*** Material provided ***

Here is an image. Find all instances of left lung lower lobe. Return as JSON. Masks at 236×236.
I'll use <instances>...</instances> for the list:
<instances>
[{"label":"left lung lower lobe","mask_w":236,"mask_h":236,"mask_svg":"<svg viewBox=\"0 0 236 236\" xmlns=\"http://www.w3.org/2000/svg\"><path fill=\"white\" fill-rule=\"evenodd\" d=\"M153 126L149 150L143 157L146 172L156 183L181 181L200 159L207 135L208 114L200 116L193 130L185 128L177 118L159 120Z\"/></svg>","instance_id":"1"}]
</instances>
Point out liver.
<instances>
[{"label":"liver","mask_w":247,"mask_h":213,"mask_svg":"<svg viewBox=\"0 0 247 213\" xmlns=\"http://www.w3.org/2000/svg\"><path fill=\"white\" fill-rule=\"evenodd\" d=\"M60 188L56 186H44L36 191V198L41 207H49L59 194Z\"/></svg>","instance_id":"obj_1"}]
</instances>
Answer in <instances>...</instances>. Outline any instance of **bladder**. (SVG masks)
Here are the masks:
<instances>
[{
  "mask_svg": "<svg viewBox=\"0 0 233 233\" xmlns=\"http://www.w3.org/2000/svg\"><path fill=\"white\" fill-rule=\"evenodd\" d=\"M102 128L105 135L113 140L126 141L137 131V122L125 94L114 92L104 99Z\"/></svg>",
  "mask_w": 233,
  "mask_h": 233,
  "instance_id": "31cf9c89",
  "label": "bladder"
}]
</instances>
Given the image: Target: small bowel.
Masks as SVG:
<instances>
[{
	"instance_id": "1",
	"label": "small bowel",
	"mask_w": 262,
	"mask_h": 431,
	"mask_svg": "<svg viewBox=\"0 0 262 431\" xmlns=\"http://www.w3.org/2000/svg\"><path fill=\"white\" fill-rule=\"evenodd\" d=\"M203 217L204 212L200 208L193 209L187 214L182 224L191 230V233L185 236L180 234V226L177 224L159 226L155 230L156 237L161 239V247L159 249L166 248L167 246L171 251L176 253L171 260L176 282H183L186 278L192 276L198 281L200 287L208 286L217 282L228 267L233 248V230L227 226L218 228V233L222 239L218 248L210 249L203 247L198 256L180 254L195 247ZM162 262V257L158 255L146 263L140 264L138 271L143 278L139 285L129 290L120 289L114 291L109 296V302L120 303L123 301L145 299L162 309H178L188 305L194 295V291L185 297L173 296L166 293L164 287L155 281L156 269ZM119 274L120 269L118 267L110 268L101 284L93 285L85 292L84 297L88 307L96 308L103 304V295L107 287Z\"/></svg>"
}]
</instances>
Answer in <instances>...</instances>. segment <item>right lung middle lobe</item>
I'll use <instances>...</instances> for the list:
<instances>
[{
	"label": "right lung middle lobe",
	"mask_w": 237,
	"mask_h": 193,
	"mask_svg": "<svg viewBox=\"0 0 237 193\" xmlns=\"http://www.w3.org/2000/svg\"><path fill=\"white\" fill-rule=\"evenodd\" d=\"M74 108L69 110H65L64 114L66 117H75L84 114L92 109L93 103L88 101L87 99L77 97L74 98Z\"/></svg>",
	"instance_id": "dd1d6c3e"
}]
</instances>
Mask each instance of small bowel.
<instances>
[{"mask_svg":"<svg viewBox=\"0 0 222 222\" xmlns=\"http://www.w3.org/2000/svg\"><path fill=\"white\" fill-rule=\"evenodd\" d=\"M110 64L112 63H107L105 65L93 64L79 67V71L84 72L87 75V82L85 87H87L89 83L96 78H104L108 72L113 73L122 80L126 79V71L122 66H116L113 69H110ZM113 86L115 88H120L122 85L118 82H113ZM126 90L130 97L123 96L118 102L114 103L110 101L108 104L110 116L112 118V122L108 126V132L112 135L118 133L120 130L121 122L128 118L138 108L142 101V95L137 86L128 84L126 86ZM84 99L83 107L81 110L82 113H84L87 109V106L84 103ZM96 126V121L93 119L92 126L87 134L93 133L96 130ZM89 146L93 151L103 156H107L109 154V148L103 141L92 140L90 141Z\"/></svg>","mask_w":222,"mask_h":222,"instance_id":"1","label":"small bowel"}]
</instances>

***

• [Instructions for the task]:
Please output each record exactly as it appears above.

• [Result below]:
Here is an image. Find all instances of left lung lower lobe. Return as JSON. Masks at 236×236.
I'll use <instances>...</instances> for the list:
<instances>
[{"label":"left lung lower lobe","mask_w":236,"mask_h":236,"mask_svg":"<svg viewBox=\"0 0 236 236\" xmlns=\"http://www.w3.org/2000/svg\"><path fill=\"white\" fill-rule=\"evenodd\" d=\"M153 126L149 150L143 157L146 172L156 183L181 181L200 159L207 135L208 114L200 116L193 130L185 128L177 118L159 120Z\"/></svg>","instance_id":"1"}]
</instances>
Point out liver.
<instances>
[{"label":"liver","mask_w":247,"mask_h":213,"mask_svg":"<svg viewBox=\"0 0 247 213\" xmlns=\"http://www.w3.org/2000/svg\"><path fill=\"white\" fill-rule=\"evenodd\" d=\"M60 188L56 186H44L36 191V198L41 207H49L59 194Z\"/></svg>","instance_id":"obj_1"}]
</instances>
Answer in <instances>...</instances>. Outline any instance of **bladder**. (SVG masks)
Here are the masks:
<instances>
[{
  "mask_svg": "<svg viewBox=\"0 0 233 233\" xmlns=\"http://www.w3.org/2000/svg\"><path fill=\"white\" fill-rule=\"evenodd\" d=\"M102 128L105 135L113 140L126 141L137 131V122L125 94L114 92L104 99Z\"/></svg>",
  "mask_w": 233,
  "mask_h": 233,
  "instance_id": "31cf9c89",
  "label": "bladder"
}]
</instances>
Given the image: Target: small bowel.
Masks as SVG:
<instances>
[{
	"instance_id": "1",
	"label": "small bowel",
	"mask_w": 262,
	"mask_h": 431,
	"mask_svg": "<svg viewBox=\"0 0 262 431\" xmlns=\"http://www.w3.org/2000/svg\"><path fill=\"white\" fill-rule=\"evenodd\" d=\"M203 217L204 212L200 208L193 209L187 214L182 224L191 230V233L185 236L180 234V226L177 224L159 226L155 230L156 237L161 239V247L159 249L166 248L167 246L171 251L176 253L171 260L176 282H183L186 278L192 276L198 281L200 287L208 286L217 282L228 267L233 248V230L227 226L218 228V233L222 239L218 248L210 249L203 247L198 256L180 254L195 247ZM162 262V257L158 255L146 263L140 264L138 271L143 278L139 285L129 290L120 289L114 291L109 296V302L120 303L123 301L145 299L162 309H178L188 305L194 295V291L185 297L173 296L166 293L164 287L155 281L156 269ZM119 274L120 269L118 267L110 268L101 284L93 285L85 292L84 297L88 307L96 308L103 304V295L107 287Z\"/></svg>"
}]
</instances>
Answer in <instances>...</instances>. segment <item>right lung middle lobe</item>
I'll use <instances>...</instances> for the list:
<instances>
[{
	"label": "right lung middle lobe",
	"mask_w": 237,
	"mask_h": 193,
	"mask_svg": "<svg viewBox=\"0 0 237 193\" xmlns=\"http://www.w3.org/2000/svg\"><path fill=\"white\" fill-rule=\"evenodd\" d=\"M74 108L69 110H65L64 114L66 117H75L84 114L92 109L93 103L88 101L87 99L77 97L74 98Z\"/></svg>",
	"instance_id": "dd1d6c3e"
}]
</instances>
Mask each instance of small bowel.
<instances>
[{"mask_svg":"<svg viewBox=\"0 0 222 222\" xmlns=\"http://www.w3.org/2000/svg\"><path fill=\"white\" fill-rule=\"evenodd\" d=\"M110 64L112 63H107L105 65L93 64L79 67V71L84 72L87 75V82L85 87H87L89 83L96 78H104L108 72L113 73L122 80L126 79V71L122 66H116L113 69H110ZM113 86L115 88H120L122 85L118 82H113ZM126 90L130 97L123 96L118 102L114 103L110 101L108 104L110 116L112 118V122L108 126V132L112 135L118 133L120 130L121 122L128 118L138 108L142 101V95L137 86L128 84L126 86ZM84 99L83 107L81 110L82 113H84L87 109V106L84 103ZM96 126V121L93 119L92 126L87 134L93 133L96 130ZM89 146L93 151L103 156H107L109 154V148L103 141L92 140L90 141Z\"/></svg>","mask_w":222,"mask_h":222,"instance_id":"1","label":"small bowel"}]
</instances>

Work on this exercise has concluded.